▶ [Input records]

= = = = = = =

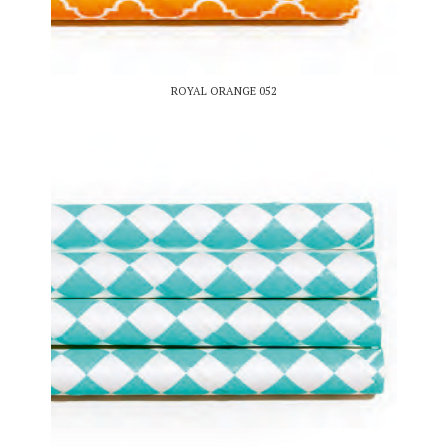
ROYAL ORANGE 052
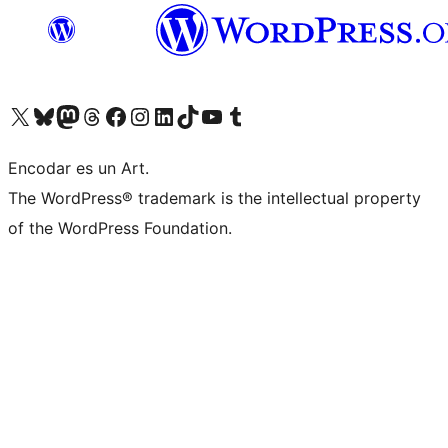
Visit our X (formerly Twitter) account
Visit our Bluesky account
Visit our Mastodon account
Visit our Threads account
Visit our Facebook page
Visit our Instagram account
Visit our LinkedIn account
Visit our TikTok account
Visit our YouTube channel
Visit our Tumblr account
Encodar es un Art.
The WordPress® trademark is the intellectual property
of the WordPress Foundation.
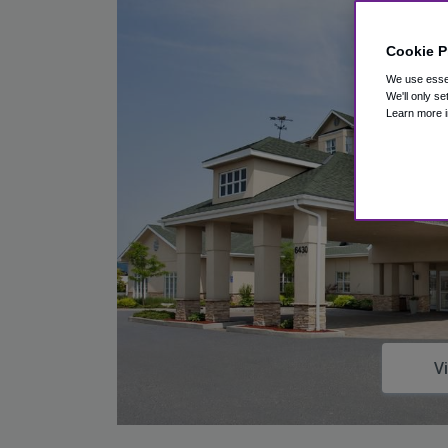
Cookie P
We use essen
We'll only se
Learn more i
V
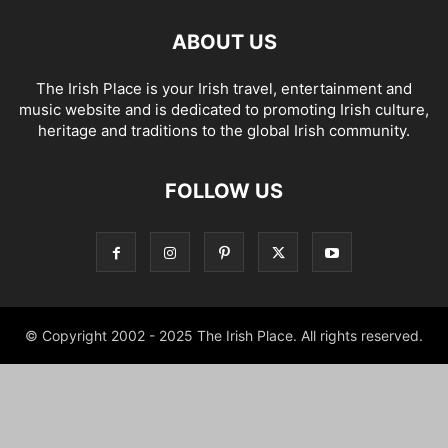
ABOUT US
The Irish Place is your Irish travel, entertainment and
music website and is dedicated to promoting Irish culture,
heritage and traditions to the global Irish community.
FOLLOW US
© Copyright 2002 - 2025 The Irish Place. All rights reserved.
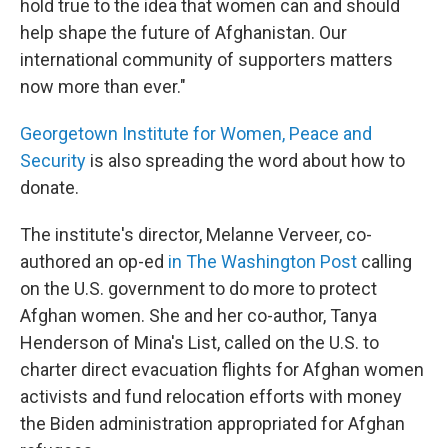
hold true to the idea that women can and should
help shape the future of Afghanistan. Our
international community of supporters matters
now more than ever."
Georgetown Institute for Women, Peace and
Security
is also spreading the word about how to
donate.
The institute's director, Melanne Verveer, co-
authored an op-ed
in The Washington Post
calling
on the U.S. government to do more to protect
Afghan women. She and her co-author, Tanya
Henderson of Mina's List, called on the U.S. to
charter direct evacuation flights for Afghan women
activists and fund relocation efforts with money
the Biden administration appropriated for Afghan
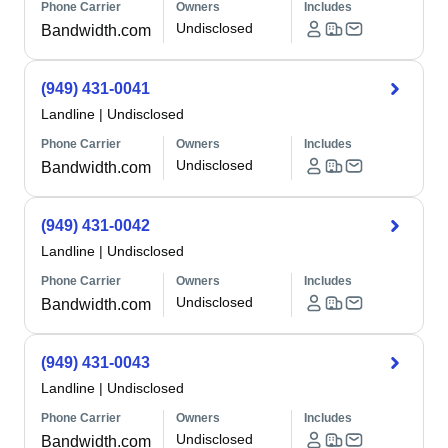
Phone Carrier
Owners
Includes
Undisclosed
Bandwidth.com
(949) 431-0041
Landline
|
Undisclosed
Phone Carrier
Owners
Includes
Undisclosed
Bandwidth.com
(949) 431-0042
Landline
|
Undisclosed
Phone Carrier
Owners
Includes
Undisclosed
Bandwidth.com
(949) 431-0043
Landline
|
Undisclosed
Phone Carrier
Owners
Includes
Undisclosed
Bandwidth.com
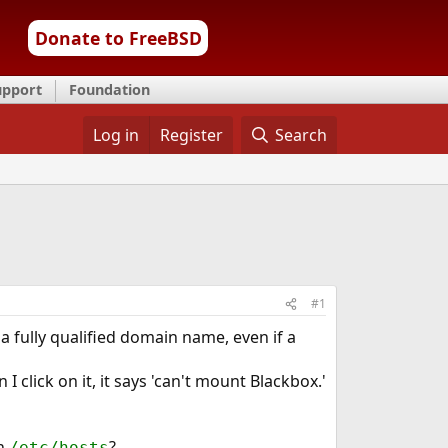
Donate to FreeBSD
upport
Foundation
Log in
Register
Search
#1
a fully qualified domain name, even if a
lick on it, it says 'can't mount Blackbox.'
in
?
/etc/hosts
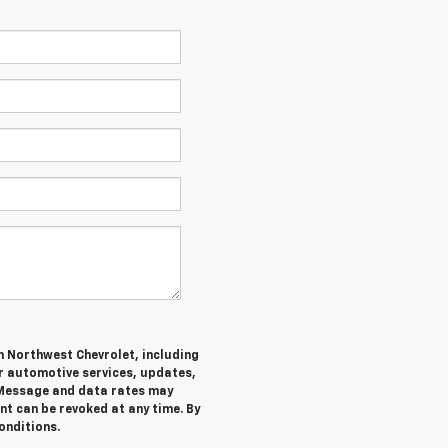
m Northwest Chevrolet, including
 automotive services, updates,
Message and data rates may
nt can be revoked at any time. By
onditions.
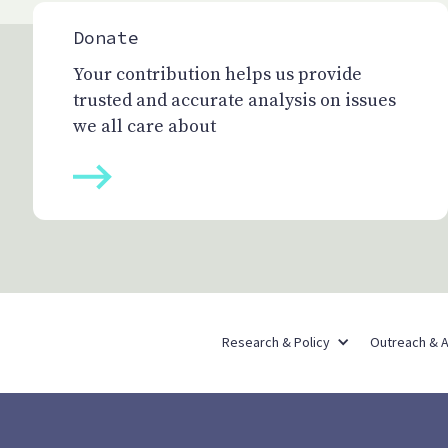
Donate
Your contribution helps us provide
trusted and accurate analysis on issues
we all care about
Research & Policy
Outreach & 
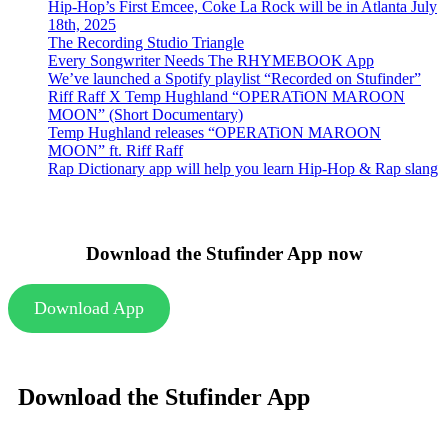
Hip-Hop’s First Emcee, Coke La Rock will be in Atlanta July
18th, 2025
The Recording Studio Triangle
Every Songwriter Needs The RHYMEBOOK App
We’ve launched a Spotify playlist “Recorded on Stufinder”
Riff Raff X Temp Hughland “OPERATiON MAROON
MOON” (Short Documentary)
Temp Hughland releases “OPERATiON MAROON
MOON” ft. Riff Raff
Rap Dictionary app will help you learn Hip-Hop & Rap slang
Download the Stufinder App now
Download App
Download the Stufinder App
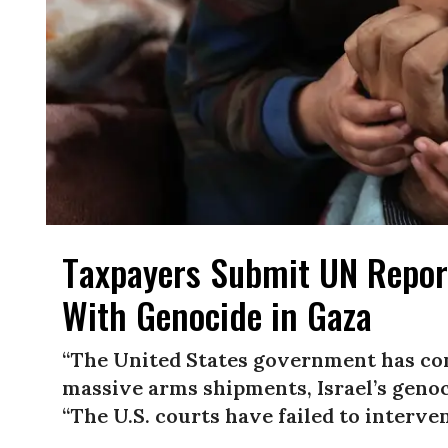
Taxpayers Submit UN Report
With Genocide in Gaza
“The United States government has con
massive arms shipments, Israel’s genoc
“The U.S. courts have failed to interve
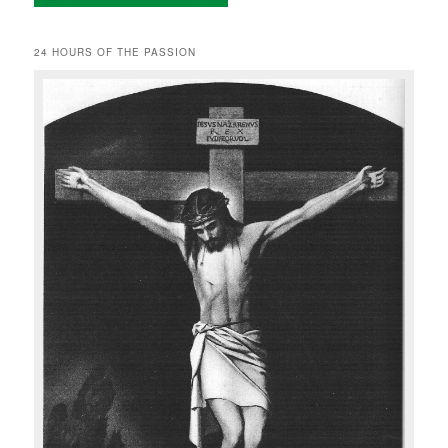
24 HOURS OF THE PASSION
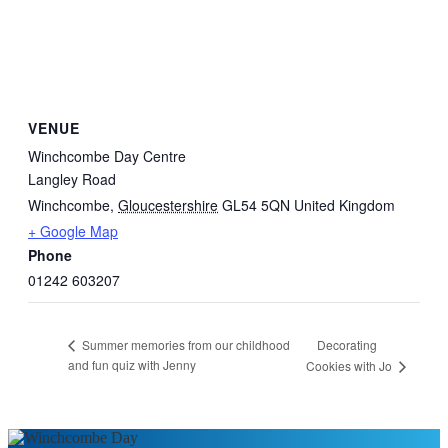
VENUE
Winchcombe Day Centre
Langley Road
Winchcombe
,
Gloucestershire
GL54 5QN
United Kingdom
+ Google Map
Phone
01242 603207
Decorating
Summer memories from our childhood
and fun quiz with Jenny
Cookies with Jo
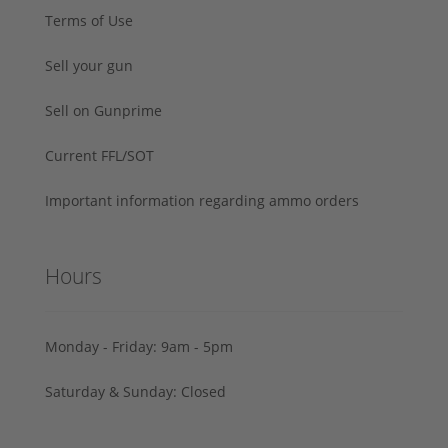
Terms of Use
Sell your gun
Sell on Gunprime
Current FFL/SOT
Important information regarding ammo orders
Hours
Monday - Friday: 9am - 5pm
Saturday & Sunday: Closed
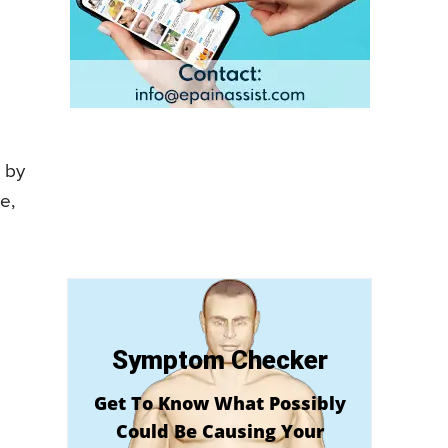
 by
e,
Symptom Checker
Get To Know What Possibly
Could Be Causing Your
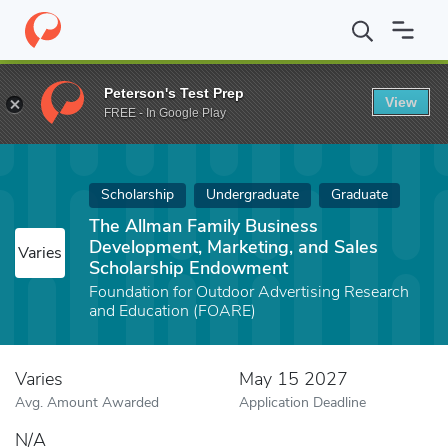
Home
Fund
The Allman Family Business Development, Marketin
Peterson's Test Prep
View
FREE - In Google Play
Scholarship
Undergraduate
Graduate
The Allman Family Business
Development, Marketing, and Sales
Varies
Scholarship Endowment
Foundation for Outdoor Advertising Research
and Education (FOARE)
Varies
May 15 2027
Avg. Amount Awarded
Application Deadline
N/A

= = = = = = =

▶ [Exercise]
Set down every entry above without alteration, but print no images.

▶ [Written answer]
ROYAL ORANGE 052
Visit our X (formerly Twitter) account
Visit our Bluesky account
Visit our Mastodon account
Visit our Threads account
Visit our Facebook page
Visit our Instagram account
Visit our LinkedIn account
Visit our TikTok account
Visit our YouTube channel
Visit our Tumblr account
Encodar es un Art.
The WordPress® trademark is the intellectual property
of the WordPress Foundation.
Cookie P
We use essen
We'll only se
Learn more i
V
ABOUT US
The Irish Place is your Irish travel, entertainment and
music website and is dedicated to promoting Irish culture,
heritage and traditions to the global Irish community.
FOLLOW US
© Copyright 2002 - 2025 The Irish Place. All rights reserved.
hold true to the idea that women can and should
help shape the future of Afghanistan. Our
international community of supporters matters
now more than ever."
Georgetown Institute for Women, Peace and
Security
is also spreading the word about how to
donate.
The institute's director, Melanne Verveer, co-
authored an op-ed
in The Washington Post
calling
on the U.S. government to do more to protect
Afghan women. She and her co-author, Tanya
Henderson of Mina's List, called on the U.S. to
charter direct evacuation flights for Afghan women
activists and fund relocation efforts with money
the Biden administration appropriated for Afghan
Phone Carrier
Owners
Includes
Undisclosed
Bandwidth.com
(949) 431-0041
Landline
|
Undisclosed
Phone Carrier
Owners
Includes
Undisclosed
Bandwidth.com
(949) 431-0042
Landline
|
Undisclosed
Phone Carrier
Owners
Includes
Undisclosed
Bandwidth.com
(949) 431-0043
Landline
|
Undisclosed
Phone Carrier
Owners
Includes
Undisclosed
Bandwidth.com
Donate to FreeBSD
upport
Foundation
Log in
Register
Search
#1
a fully qualified domain name, even if a
lick on it, it says 'can't mount Blackbox.'
in
?
/etc/hosts
m Northwest Chevrolet, including
 automotive services, updates,
Message and data rates may
nt can be revoked at any time. By
onditions.
Donate
Your contribution helps us provide
trusted and accurate analysis on issues
we all care about
Research & Policy
Outreach & 
Hip-Hop’s First Emcee, Coke La Rock will be in Atlanta July
18th, 2025
The Recording Studio Triangle
Every Songwriter Needs The RHYMEBOOK App
We’ve launched a Spotify playlist “Recorded on Stufinder”
Riff Raff X Temp Hughland “OPERATiON MAROON
MOON” (Short Documentary)
Temp Hughland releases “OPERATiON MAROON
MOON” ft. Riff Raff
Rap Dictionary app will help you learn Hip-Hop & Rap slang
Download the Stufinder App now
Download App
Download the Stufinder App
Taxpayers Submit UN Report
With Genocide in Gaza
“The United States government has con
massive arms shipments, Israel’s genoc
“The U.S. courts have failed to interve
24 HOURS OF THE PASSION
VENUE
Winchcombe Day Centre
Langley Road
Winchcombe
,
Gloucestershire
GL54 5QN
United Kingdom
+ Google Map
Phone
01242 603207
Decorating
Summer memories from our childhood
and fun quiz with Jenny
Cookies with Jo
Terms of Use
Sell your gun
Sell on Gunprime
Current FFL/SOT
Important information regarding ammo orders
Hours
Monday - Friday: 9am - 5pm
Saturday & Sunday: Closed
 by
e,
Symptom Checker
Get To Know What Possibly
Could Be Causing Your
Home
Fund
The Allman Family Business Development, Marketin
Peterson's Test Prep
View
FREE - In Google Play
Scholarship
Undergraduate
Graduate
The Allman Family Business
Development, Marketing, and Sales
Varies
Scholarship Endowment
Foundation for Outdoor Advertising Research
and Education (FOARE)
Varies
May 15 2027
Avg. Amount Awarded
Application Deadline
N/A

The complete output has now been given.